Henry Rutgers Term Chair and Associate Professor in the Department of Latino and Caribbean Studies and Department of History Lilia Fernández said the school serves approximately 94 percent Latinx students and approximately 86 percent economically disadvantaged students.
“I would hope that the Rutgers administration would own up to the role that it's playing in this process. To live its values and its commitment to local communities, to racial justice ... and that it would want to do what's best for a marginalized and low-income immigrant community right here on our back steps,” she said.
Fernández said COVID-19 made it difficult for advocates to continue raising awareness about the school and said she felt local officials have taken advantage of the fact that all meetings must be conducted virtually.
Since commentary can only be conducted by phone, she said it was harder for the community to engage in meaningful conversations about the school.
The Lincoln Annex School is important to the community because it is the only school in the neighborhood, Fernández said.
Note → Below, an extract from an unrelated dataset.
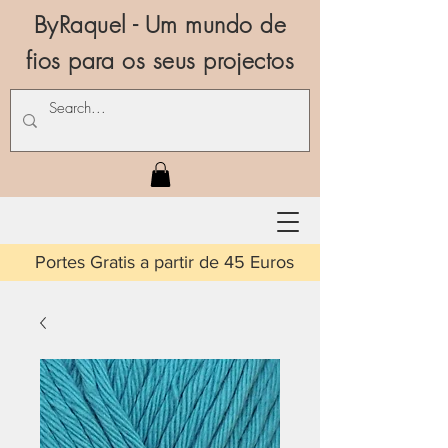
ByRaquel - Um mundo de
fios para os seus projectos
is a partir de 45 Euros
The Targum reported the temporary replacement school is a renovated warehouse outside of their neighborhood.
"It is a vital resource for the immigrant community that lives in this section of New Brunswick,” she said. “Tearing it down and closing it is simply going to advance the gentrification plans of city leaders and developers, and is going to really leave the community bereft of an important educational institution and make things much more difficult for them.”
Wolfson said he wants this protest to send a message to University officials about what kind of example the Rutgers community hopes the institution will set.
In order to set this positive example, Wolfson said the University must stop the closure of a well-performing school in a minority community, along with committing to job preservation, respecting students facing financial hardship amid the pandemic by lowering tuition, strengthening initiatives to promote racial justice and addressing climate change.
“We think a public university needs to shine a light. It needs to be the beacon on the hill, telling us about the society that we should and could have,” Wolfson said. “That's the role and the Rutgers we want and we deserve.”
He said he believes Holloway is more receptive to collaborating with unions than past administrations based on their conversations but said changes still need to be made. Devlin did not say whether administrators were planning to meet with protest organizers.
Wolfson also said he hopes the protest will inspire students, faculty, staff and community members to continue collaborating.
“For the longest time, we haven't talked together, we haven't worked together, we haven't built together at the kind of scale that we need to,” he said. “But if we do work together, if we do act together, we are the ones that can determine what the future Rutgers is.”